Los debates se simplifican y reducen. Se generaliza, se estereotipa y se prejuicia, y en base a los prejuicios se justifica y aplica el linchamiento colectivo. No hay disidencias posibles. Ni siquiera abastenciones. Se está con todo lo que se dice, que generalmente es poco y simple en un mundo grande y complejo, o se está en contra de todo lo que se es. Por poner algún ejemplo, tal parece que no se pueda ser de izquierdas y tener en la biblioteca el Cossio. O que no se puede ser intelectual y disfrutar con los articulos de Joaquin Vidal. O que haya que pasar corriendo las hojas en las que está el llanto por Ignacio sanchez Mejías cuando se lee a Lorca o ir a la carrera por las salas donde están las láminas de la tauromaquia de Picasso cuando se va a ver el gernika. Ya no existe la empatía.
Yo no defiendo lo que representa el toro de la vega. No me gusta. Pero no condeno a la hoguera a el pueblo entero de Tordesillas. Tengo por otra parte mi opinión sobre la tauromaquia, igual que la tengo sobre otras cuestiones. No pretendo obligar a nadie de que la comparta. No pienso que todos los que no participan de mi opinión sean iguales y piensen en todo igual. Es más, la experiencia que acumulo me indica que no toda la gente con la que coincido a favor de una cosa, resulte coincidente conmigo en su postura en relación con otras cosas. Hay muchos cruces de caminos, muchas combinaciones.
Ya la gente no se dedica a tratar de convencerse, sino a intentar imponer sus opiniones sin matices.
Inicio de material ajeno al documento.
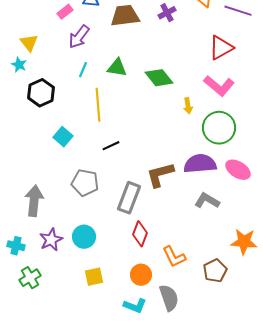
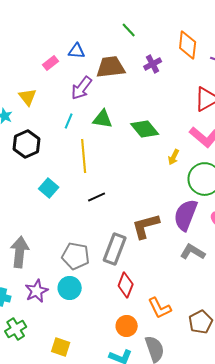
purple arrow: (79, 37) -> (82, 88), moved
yellow triangle: (29, 43) -> (28, 97), moved
yellow arrow: (188, 106) -> (174, 157), turned 35
purple semicircle: (200, 164) -> (186, 215), turned -64
gray pentagon: (85, 183) -> (76, 256), moved
yellow square: (94, 277) -> (61, 347), moved, turned 30

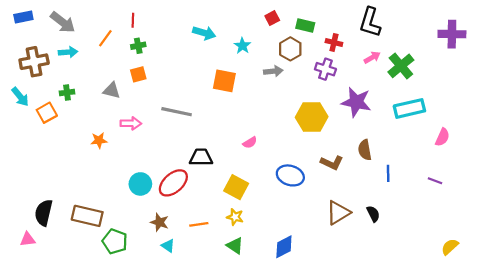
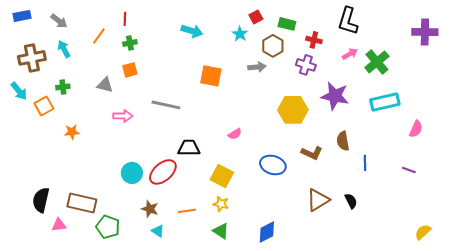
gray arrow: (63, 22) -> (59, 21), size x0.7
cyan star: (242, 46) -> (240, 34), moved
cyan arrow: (68, 52) -> (64, 49), turned -114
orange star: (99, 140) -> (72, 132), moved
pink triangle: (28, 239) -> (59, 225), moved

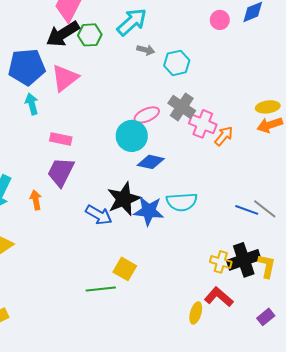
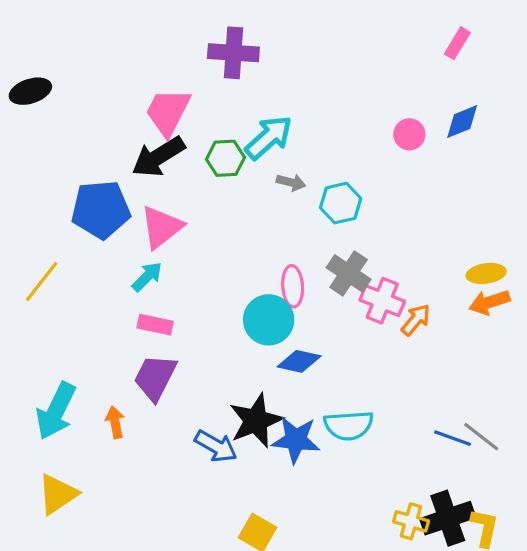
green hexagon: (90, 35) -> (225, 158), moved
cyan arrow: (32, 104) -> (147, 277), moved, turned 60
pink ellipse: (147, 115) -> (293, 286), turned -70

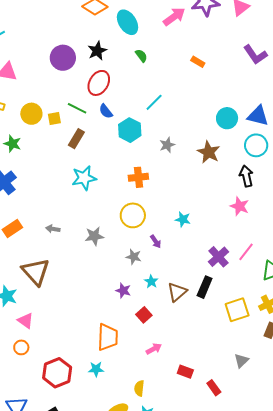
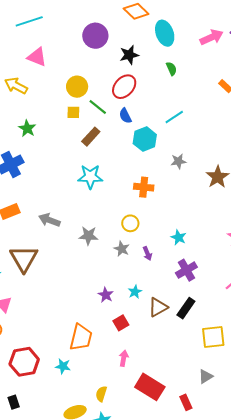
purple circle: (63, 58) -> (95, 36), moved
yellow circle: (31, 114) -> (77, 87), moved
yellow circle: (133, 215) -> (130, 223), size x0.7
gray arrow: (53, 229) -> (49, 220), size x1.5
gray star: (134, 257) -> (122, 249), moved
purple cross: (218, 257) -> (186, 270), moved
pink arrow: (154, 349) -> (124, 358), turned -63
gray triangle: (241, 361) -> (206, 377), moved
red rectangle: (185, 372) -> (150, 387), size x1.8
red rectangle: (214, 388) -> (186, 402), moved

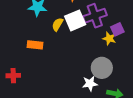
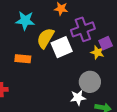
white square: (75, 20) -> (62, 47), moved
yellow semicircle: (58, 24) -> (45, 38), size x1.5

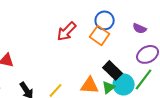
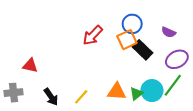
orange square: (100, 35) -> (127, 40), turned 30
black rectangle: (113, 70) -> (143, 50), moved

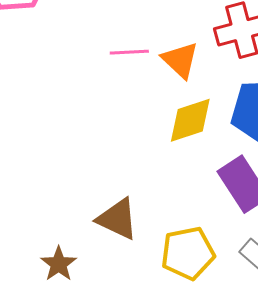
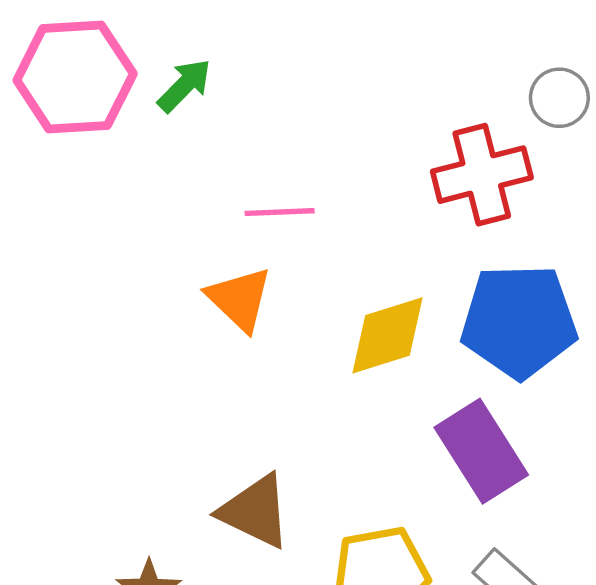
orange triangle: (180, 60) -> (239, 299), moved

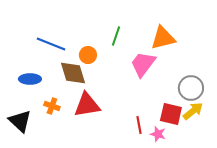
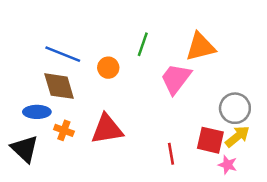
brown diamond: (73, 73) -> (59, 86), moved
blue ellipse: (30, 79) -> (37, 112), moved
pink star: (158, 134) -> (228, 165), moved

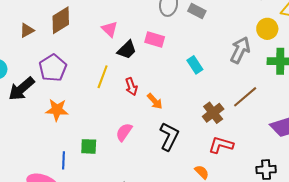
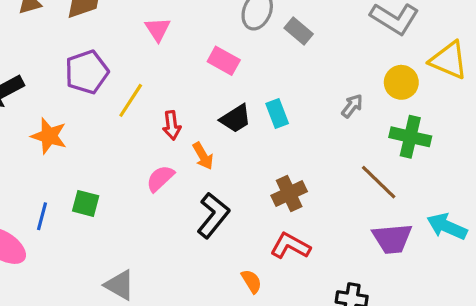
black trapezoid: (127, 50) -> (236, 119), moved
gray arrow: (240, 50) -> (352, 106), size x0.6
purple pentagon: (53, 68) -> (87, 72), moved
brown line: (245, 97) -> (379, 182), moved, turned 72
pink semicircle: (124, 132) -> (160, 178), moved

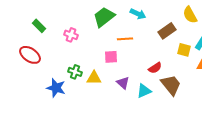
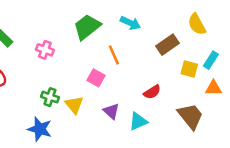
orange line: (125, 39) -> (114, 55), turned 70
pink square: (111, 57) -> (96, 78), turned 32
yellow triangle: (94, 78) -> (74, 105), turned 49
brown trapezoid: (171, 85) -> (190, 116), moved
blue star: (56, 88) -> (40, 129), moved

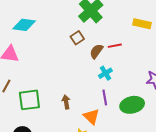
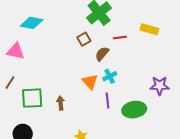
red line: (115, 46) -> (120, 37), moved
brown arrow: (66, 102) -> (61, 103), moved
orange triangle: (91, 117) -> (90, 82), moved

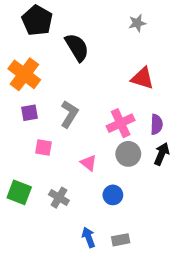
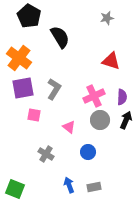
purple square: (29, 113) -> (23, 88), size x1.6
green square: (19, 192) -> (15, 189), moved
Incluso en el caso de que estuviesen en lo cierto ignoran en absoluto lo que implica la disonancia. Nadie mueve sus posiciones si la oferta que se le hace para cambiarlas es diametralmente opuesta a su postura de principio. La disonancia le lleva a ingnorarlas y considerarlas falsas, es más le refuerzan en los principios de los que tratamos de que abjure. Sólo podremos convencernos unos a otros de que nuestras posturas son mejores si somos capaces de acercarnos, y desde la cercanía y la mútua comprensión somos capaces de ir tendiendo puentes pequeños, pasarelas que luego crezcan. Y eso siempre desde el principio básico de que nuestra postura tampoco tienen por qué ser inmutable. Porque dialogar no es un medio para imponer nuestro verdad presunta, sino el camino para llegar a una verdad amplia en la que todos tengamos un sitio.
Perder la consciencia de que la disonancia existe y debatir como si no existiese no sólo no ayuda a derribar muros sino que los agranda y hace que se contaminen unos debates con otros hasta terminar por crear compartimentos estancos llenos de humos.